The first shall be last. No creation ex nihilo.

Jot down the first thing that comes to your mind.

The ‘first-thing-that-comes-to-mind’ game is one sometimes used in psychoanalysis to find out how symptomatic connections might occur in the mind that reveal something of how that same mind is structured. Since minds are wily and use both conscious and unconscious filters to hide thoughts felt not to be public, the game uses strategies that attempt to curtail any of the secondary editing or censorship minds use to disguise thoughts of which they feel ashamed, or which they feel they OUGHT to feel ashamed about, emerging.

Of course, this kind of game in psychoanalysis requires a prompt that is not asking for the intellection of a ‘suitable’ answer. The problem is, of course, how you define ‘first’ in a bald prompt like that given today, and this is why this particular question could not be used itself in psychoanalytic associations. Ask it and the respondent has to decide to start a search of their mind, to determine what is there and when it was there; an activity that, in preceding any things appearing in the mind, is of course prior to those things. It hence comes first, and the question becomes meaningless and not purposive. People will only jot down what they feel to be auitable to their audience and which pose no danger or risk to the jotter.

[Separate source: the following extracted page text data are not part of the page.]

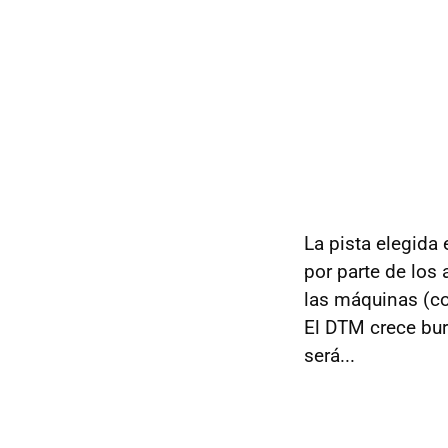
La pista elegida
por parte de los
las máquinas (co
El DTM crece burr
será...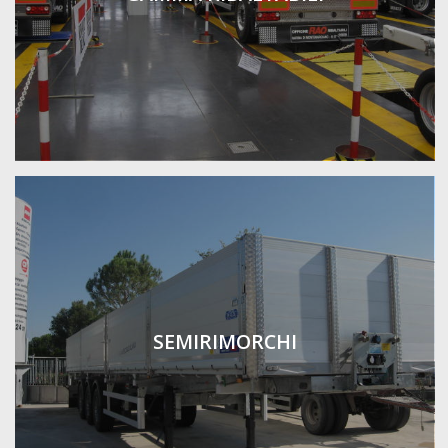
SEMIRIMORCHI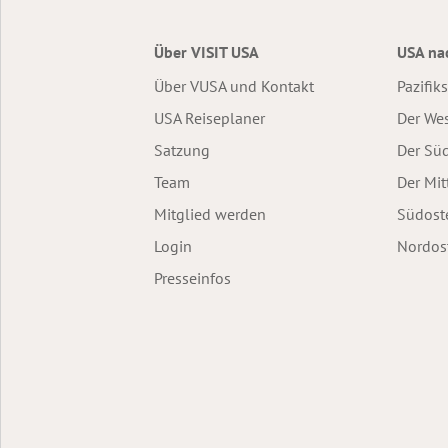
Über VISIT USA
USA na
Über VUSA und Kontakt
Pazifik
USA Reiseplaner
Der We
Satzung
Der Sü
Team
Der Mit
Mitglied werden
Südost
Login
Nordos
Presseinfos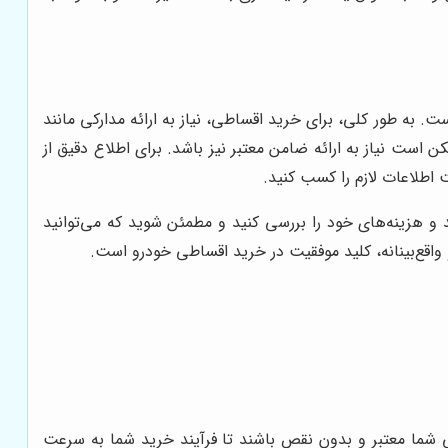
ه طور کلی، برای خرید اقساطی، نیاز به ارائه مدارکی مانند
ست نیاز به ارائه ضامن معتبر نیز باشد. برای اطلاع دقیق از
اطلاعات لازم را کسب کنید.
 و هزینه‌های خود را بررسی کنید و مطمئن شوید که می‌توانید
و واقع‌بینانه، کلید موفقیت در خرید اقساطی خودرو است.
 شما معتبر و بدون نقص باشند تا فرآیند خرید شما به سرعت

Let’s say that in another way. We are stymied with a question with no way of answering it that hasn’t been over-processed from the start. Instead of jotting down the first thing we think, feel, or sense, we are launched into a process of conscious or semi-conscious selection. We choose on the basis of how we want ourselves to appear in the answer.

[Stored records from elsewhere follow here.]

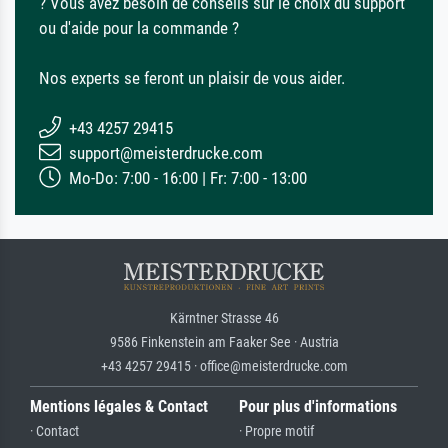
? Vous avez besoin de conseils sur le choix du support
ou d'aide pour la commande ?
Nos experts se feront un plaisir de vous aider.
+43 4257 29415
support@meisterdrucke.com
Mo-Do: 7:00 - 16:00 | Fr: 7:00 - 13:00
Kärntner Strasse 46
9586 Finkenstein am Faaker See · Austria
+43 4257 29415 · office@meisterdrucke.com
Mentions légales & Contact
Pour plus d'informations
· Contact
· Propre motif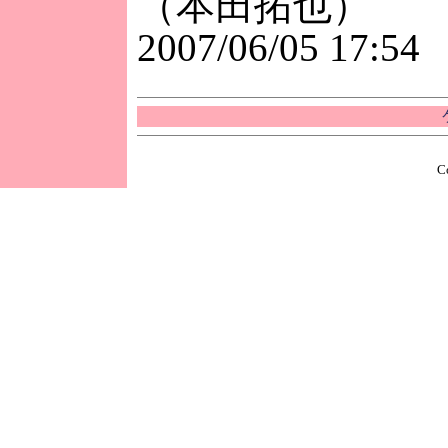
（本田拓也）
2007/06/05 17:54
C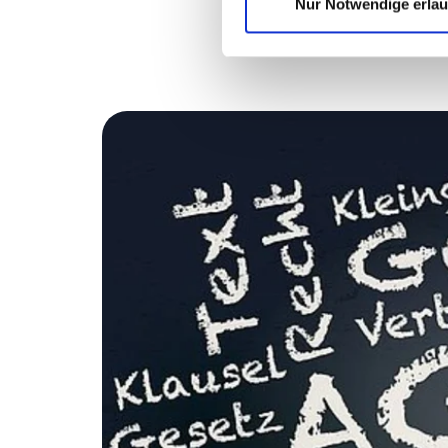
Nur Notwendige erla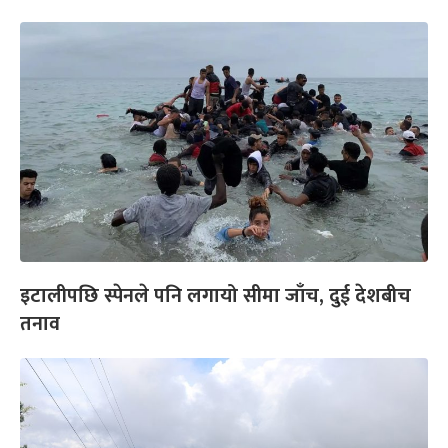
इटालीपछि स्पेनले पनि लगायो सीमा जाँच, दुई देशबीच
तनाव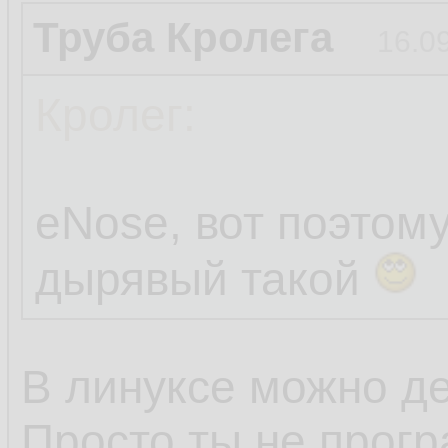
Труба Кролега
16.0
Кролег:
eNose, вот поэтом
дырявый такой
В линуксе можно де
Просто ты не прогр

Hence in psychoanalysis, word association is about the first thing to associate with a previously unrevealed word: “When I say the next word, I want you to say the first word that comes to mind, answering immediately”. Even then, the psychoanalyst will assume that the first word will be consciously processed and hence edited, and try to evade any really revealing associations the respondent mind actually made, especially if nearer to unconscious association, but was too ashamed or frightened to use. You have to wear down the chances of editing to increase the chance of authentic associations being made.

Hence, criticsl psychoanalysis uses a string of associations. The first word must trigger another, that second one yet another, in quick succession. The aim is to outwit the process of secondary editing so that we reach the actual deep network of unconscious associations that might lie at the root of a respondent’s deepest, and most openly unacknowledged (even to themselves) anxieties about their relationship to self and others.

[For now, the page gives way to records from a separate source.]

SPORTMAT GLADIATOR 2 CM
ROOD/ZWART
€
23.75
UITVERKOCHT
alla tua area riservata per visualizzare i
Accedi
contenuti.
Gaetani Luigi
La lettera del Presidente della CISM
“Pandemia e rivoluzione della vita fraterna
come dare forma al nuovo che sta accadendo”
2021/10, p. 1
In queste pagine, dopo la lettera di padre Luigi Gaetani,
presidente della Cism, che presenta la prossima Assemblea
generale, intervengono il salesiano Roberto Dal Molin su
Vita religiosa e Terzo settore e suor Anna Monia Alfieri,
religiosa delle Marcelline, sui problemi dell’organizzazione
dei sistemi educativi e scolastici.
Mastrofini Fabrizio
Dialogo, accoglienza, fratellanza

Hence, here, in this WordPress prompt, I don’t think anyone will truly jot down the first thing that ‘comes to mind’. And, if they do, it will be so because they know, in the deepest sense of an unconsciously held belief, that the meaning of their response, at a personal level, remains unintelligible to others.   So give me a prompt, or the first thing I think of will be a safe prompt, one not too revealing in its answers. Isn’t  an observation a better prompt? Isn’t art with its multivalence of possible suggestions better still?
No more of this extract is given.